La escenografía, mano de obra de Cristian Mazzeo, refleja con acierto un cuidadoso trabajo técnico y un amor evidente por la producción, creando una cocina al detalle que transporta a los espectadores al ambiente rural. Elementos de época como revistas y walkman contribuyen a ambientar la época propuesta por el guión, generando una atmósfera nostálgica y reflexiva sobre el paso del tiempo.
En cuanto a la música, la puesta es sencilla pero efectiva, con instrumentos en vivo interpretados por los propios actores que añaden ritmo y profundidad emocional a la trama. Además, el trabajo de fotografía en la preproducción agrega un toque adicional de autenticidad, capturando la esencia del elenco en un escenario natural.

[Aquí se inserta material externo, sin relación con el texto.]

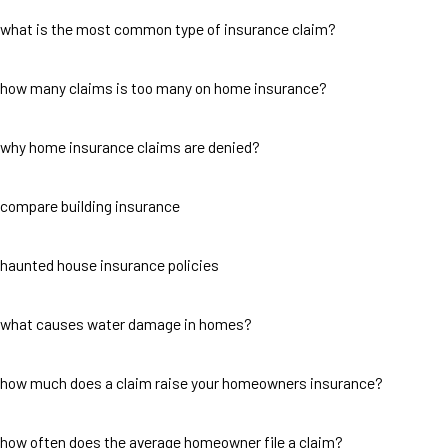
what is the most common type of insurance claim?
how many claims is too many on home insurance?
why home insurance claims are denied?
compare building insurance
haunted house insurance policies
what causes water damage in homes?
how much does a claim raise your homeowners insurance?
how often does the average homeowner file a claim?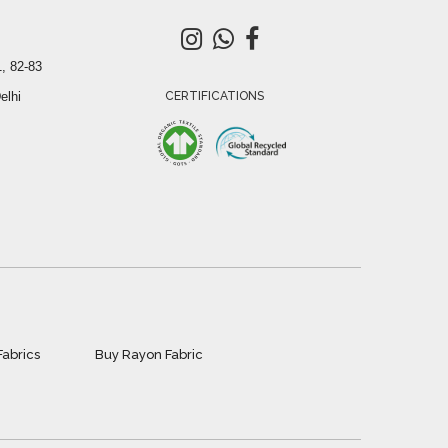
, 82-83
elhi
CERTIFICATIONS
Fabrics
Buy Rayon Fabric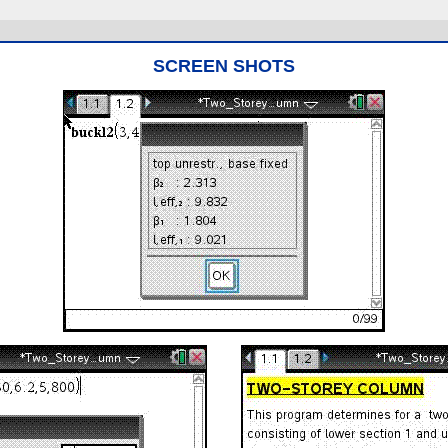
SCREEN SHOTS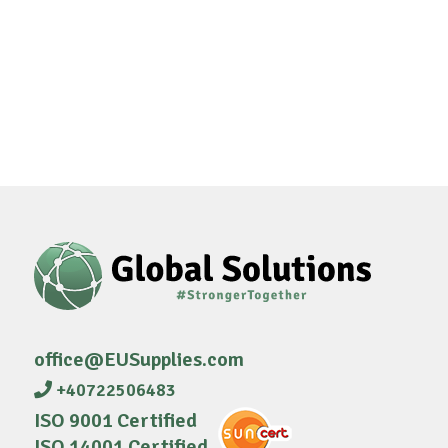
office@EUSupplies.com
+40722506483
ISO 9001 Certified
ISO 14001 Certified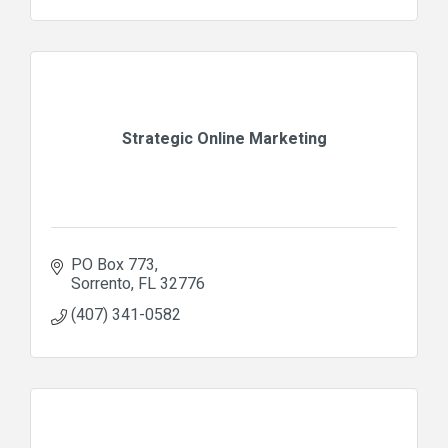
Strategic Online Marketing
PO Box 773
Sorrento
FL
32776
(407) 341-0582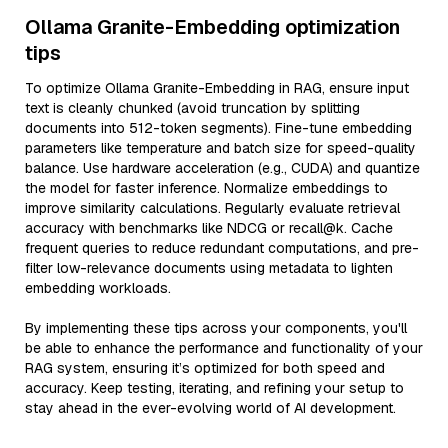
Ollama Granite-Embedding optimization
tips
To optimize Ollama Granite-Embedding in RAG, ensure input
text is cleanly chunked (avoid truncation by splitting
documents into 512-token segments). Fine-tune embedding
parameters like temperature and batch size for speed-quality
balance. Use hardware acceleration (e.g., CUDA) and quantize
the model for faster inference. Normalize embeddings to
improve similarity calculations. Regularly evaluate retrieval
accuracy with benchmarks like NDCG or recall@k. Cache
frequent queries to reduce redundant computations, and pre-
filter low-relevance documents using metadata to lighten
embedding workloads.
By implementing these tips across your components, you'll
be able to enhance the performance and functionality of your
RAG system, ensuring it’s optimized for both speed and
accuracy. Keep testing, iterating, and refining your setup to
stay ahead in the ever-evolving world of AI development.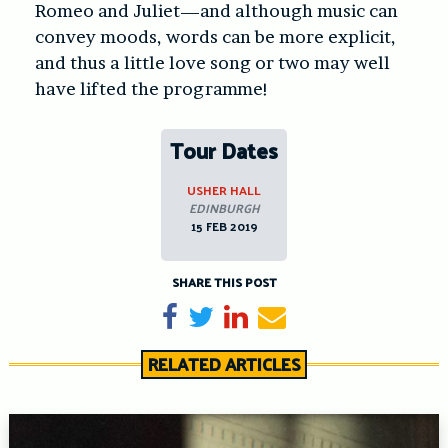
Romeo and Juliet—and although music can
convey moods, words can be more explicit,
and thus a little love song or two may well
have lifted the programme!
Tour Dates
USHER HALL
EDINBURGH
15 FEB 2019
SHARE THIS POST
Share on Facebook
Tweet
Share on LinkedIn
Send email
RELATED ARTICLES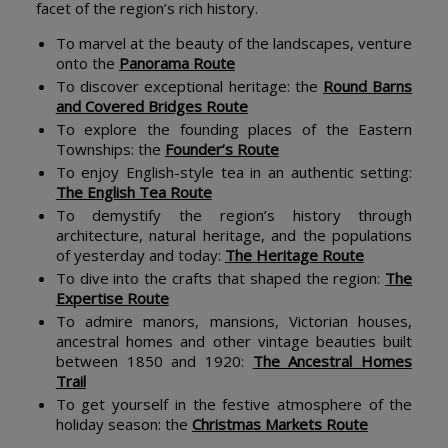
facet of the region’s rich history.
To marvel at the beauty of the landscapes, venture
onto the
Panorama Route
To discover exceptional heritage: the
Round Barns
and Covered Bridges Route
To explore the founding places of the Eastern
Townships: the
Founder’s Route
To enjoy English-style tea in an authentic setting:
The English Tea Route
To demystify the region’s history through
architecture, natural heritage, and the populations
of yesterday and today:
The Heritage Route
To dive into the crafts that shaped the region:
The
Expertise Route
To admire manors, mansions, Victorian houses,
ancestral homes and other vintage beauties built
between 1850 and 1920:
The Ancestral Homes
Trail
To get yourself in the festive atmosphere of the
holiday season: the
Christmas Markets Route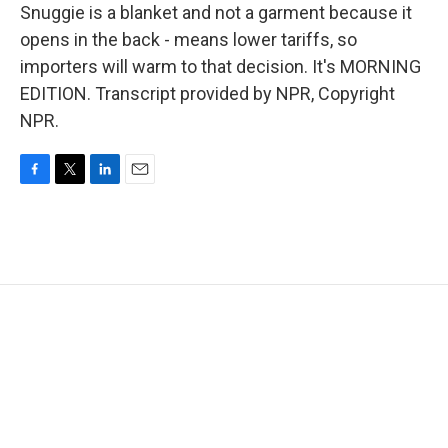
Snuggie is a blanket and not a garment because it
opens in the back - means lower tariffs, so
importers will warm to that decision. It's MORNING
EDITION. Transcript provided by NPR, Copyright
NPR.
F
T
L
E
a
w
i
m
c
i
n
a
e
t
k
i
b
t
e
l
o
e
d
o
r
I
k
n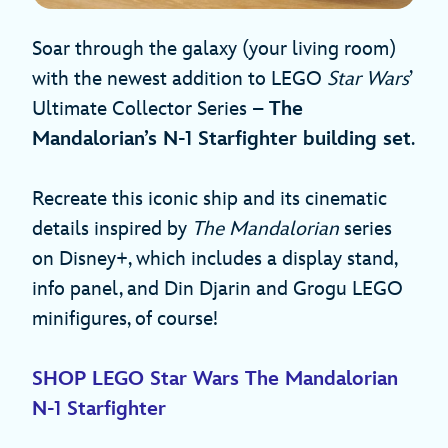
Soar through the galaxy (your living room)
with the newest addition to LEGO
Star Wars
’
Ultimate Collector Series –
The
Mandalorian’s N-1 Starfighter building set
.
Recreate this iconic ship and its cinematic
details inspired by
The Mandalorian
series
on Disney+, which includes a display stand,
info panel, and Din Djarin and Grogu LEGO
minifigures, of course!
SHOP LEGO Star Wars The Mandalorian
N-1 Starfighter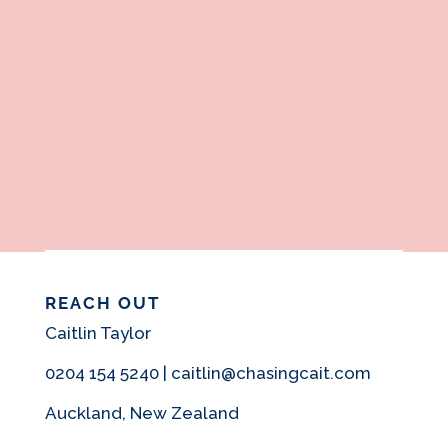
REACH OUT
Caitlin Taylor
0204 154 5240 | caitlin@chasingcait.com
Auckland, New Zealand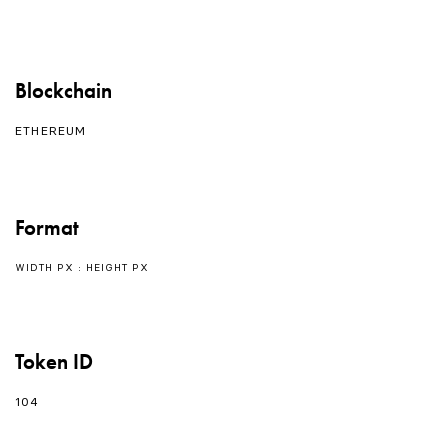
Blockchain
ETHEREUM
Format
WIDTH PX : HEIGHT PX
Token ID
104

Su dramaturgia es un testimonio teatral que explora la lucha interna entre la verdad y el silencio. En un momento en que la sociedad argentina reexamina su pasado, la obra cobra una relevancia particular al abordar los efectos de la última dictadura militar en el país y en las familias. Es crucial que se sigan produciendo obras que profundicen en estos temas, pues contribuyen a la reflexión y al diálogo sobre la historia reciente de Argentina.
“La Casa…”, en resumen
«La Casa del Río» destaca por su suave y hábil historia, que luce intrigante sin revelar todas sus cartas de forma directa. La obra trabaja con sutileza, desentrañando poco a poco lo no dicho en este seno familiar, mientras el espectador, como los jóvenes de la familia, siente la urgencia de descubrir la verdad.
Aunque la puesta en escena apuesta por un tono natural y sin remarcar lo dramático, podría profundizar más en los silencios y los momentos de tensión. Sin embargo, es una pieza de aquellas necesarias y poderosas, que cautivan y emocionan al espectador. Propone un final que invita a la reflexión y recuerda la importancia del arte para sanar las heridas en el camino de la vida.